- What this task involves
Wherever the string "دنبال" occurs in a line of these records, report that line.

- Entries shown
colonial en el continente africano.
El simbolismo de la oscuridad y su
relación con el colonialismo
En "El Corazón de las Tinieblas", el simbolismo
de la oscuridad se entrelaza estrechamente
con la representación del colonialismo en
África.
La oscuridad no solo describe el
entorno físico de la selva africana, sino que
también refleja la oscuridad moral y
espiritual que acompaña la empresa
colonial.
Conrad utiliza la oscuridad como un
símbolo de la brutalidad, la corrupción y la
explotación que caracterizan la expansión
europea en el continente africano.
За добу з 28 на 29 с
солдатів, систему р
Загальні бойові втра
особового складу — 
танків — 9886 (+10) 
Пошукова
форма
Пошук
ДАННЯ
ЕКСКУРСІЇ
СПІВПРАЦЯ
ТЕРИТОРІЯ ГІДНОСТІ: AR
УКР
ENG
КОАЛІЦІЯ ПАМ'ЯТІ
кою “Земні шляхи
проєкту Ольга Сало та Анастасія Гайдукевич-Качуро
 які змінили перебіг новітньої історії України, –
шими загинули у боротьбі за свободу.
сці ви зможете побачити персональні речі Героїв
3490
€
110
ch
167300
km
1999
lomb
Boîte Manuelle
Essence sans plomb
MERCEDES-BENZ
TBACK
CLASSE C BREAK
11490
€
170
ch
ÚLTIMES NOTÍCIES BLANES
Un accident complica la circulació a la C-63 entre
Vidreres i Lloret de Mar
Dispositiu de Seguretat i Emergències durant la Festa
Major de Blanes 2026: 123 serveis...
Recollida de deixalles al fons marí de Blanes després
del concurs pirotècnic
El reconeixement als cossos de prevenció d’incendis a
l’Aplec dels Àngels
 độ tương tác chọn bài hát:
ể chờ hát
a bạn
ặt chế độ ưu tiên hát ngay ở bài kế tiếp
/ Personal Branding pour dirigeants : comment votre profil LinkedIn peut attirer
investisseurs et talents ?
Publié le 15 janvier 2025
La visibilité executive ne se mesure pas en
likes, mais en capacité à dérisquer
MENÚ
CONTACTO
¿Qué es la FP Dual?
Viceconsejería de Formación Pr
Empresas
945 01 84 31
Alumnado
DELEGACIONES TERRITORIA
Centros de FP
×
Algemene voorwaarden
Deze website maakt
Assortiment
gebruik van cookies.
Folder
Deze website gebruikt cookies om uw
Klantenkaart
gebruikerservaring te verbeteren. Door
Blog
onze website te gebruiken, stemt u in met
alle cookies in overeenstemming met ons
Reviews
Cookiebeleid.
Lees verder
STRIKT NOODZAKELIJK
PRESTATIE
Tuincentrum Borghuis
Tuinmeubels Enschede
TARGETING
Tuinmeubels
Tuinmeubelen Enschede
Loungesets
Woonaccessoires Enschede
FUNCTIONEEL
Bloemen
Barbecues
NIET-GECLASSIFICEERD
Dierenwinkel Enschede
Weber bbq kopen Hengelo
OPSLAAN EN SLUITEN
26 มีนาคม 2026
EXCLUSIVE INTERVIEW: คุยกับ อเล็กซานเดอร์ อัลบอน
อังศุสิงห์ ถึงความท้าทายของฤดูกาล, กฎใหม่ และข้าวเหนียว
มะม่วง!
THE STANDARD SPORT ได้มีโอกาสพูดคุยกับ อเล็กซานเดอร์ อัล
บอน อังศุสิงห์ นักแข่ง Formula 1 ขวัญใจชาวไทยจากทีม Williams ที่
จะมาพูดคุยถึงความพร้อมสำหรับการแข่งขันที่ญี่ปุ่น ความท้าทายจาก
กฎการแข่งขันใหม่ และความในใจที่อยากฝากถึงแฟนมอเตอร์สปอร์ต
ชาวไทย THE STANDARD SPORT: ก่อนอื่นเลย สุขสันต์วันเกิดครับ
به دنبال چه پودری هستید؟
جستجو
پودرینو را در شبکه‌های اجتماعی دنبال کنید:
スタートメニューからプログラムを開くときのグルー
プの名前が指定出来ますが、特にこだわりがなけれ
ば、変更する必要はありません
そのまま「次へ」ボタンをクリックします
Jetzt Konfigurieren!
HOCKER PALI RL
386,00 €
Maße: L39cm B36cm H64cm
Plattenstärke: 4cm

- Task result
به دنبال چه پودری هستید؟
پودرینو را در شبکه‌های اجتماعی دنبال کنید:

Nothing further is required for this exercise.